====== SUPPLIED DATA ======

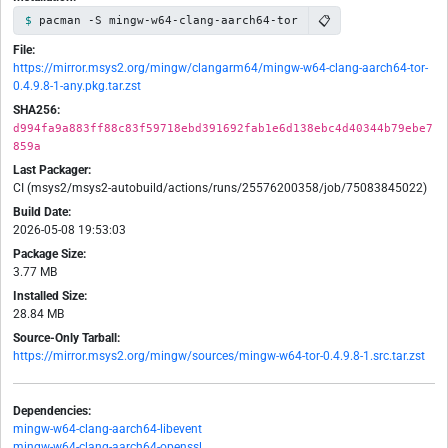
📋
pacman -S mingw-w64-clang-aarch64-tor
File:
https://mirror.msys2.org/mingw/clangarm64/mingw-w64-clang-aarch64-tor-
0.4.9.8-1-any.pkg.tar.zst
SHA256:
d994fa9a883ff88c83f59718ebd391692fab1e6d138ebc4d40344b79ebe7
859a
Last Packager:
CI (msys2/msys2-autobuild/actions/runs/25576200358/job/75083845022)
Build Date:
2026-05-08 19:53:03
Package Size:
3.77 MB
Installed Size:
28.84 MB
Source-Only Tarball:
https://mirror.msys2.org/mingw/sources/mingw-w64-tor-0.4.9.8-1.src.tar.zst
Dependencies:
mingw-w64-clang-aarch64-libevent
mingw-w64-clang-aarch64-openssl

======

(WHAT TO DO): Reproduce each entry exactly, without the pictures.

(YOUR SOLUTION):
📋
pacman -S mingw-w64-clang-aarch64-tor
File:
https://mirror.msys2.org/mingw/clangarm64/mingw-w64-clang-aarch64-tor-
0.4.9.8-1-any.pkg.tar.zst
SHA256:
d994fa9a883ff88c83f59718ebd391692fab1e6d138ebc4d40344b79ebe7
859a
Last Packager:
CI (msys2/msys2-autobuild/actions/runs/25576200358/job/75083845022)
Build Date:
2026-05-08 19:53:03
Package Size:
3.77 MB
Installed Size:
28.84 MB
Source-Only Tarball:
https://mirror.msys2.org/mingw/sources/mingw-w64-tor-0.4.9.8-1.src.tar.zst
Dependencies:
mingw-w64-clang-aarch64-libevent
mingw-w64-clang-aarch64-openssl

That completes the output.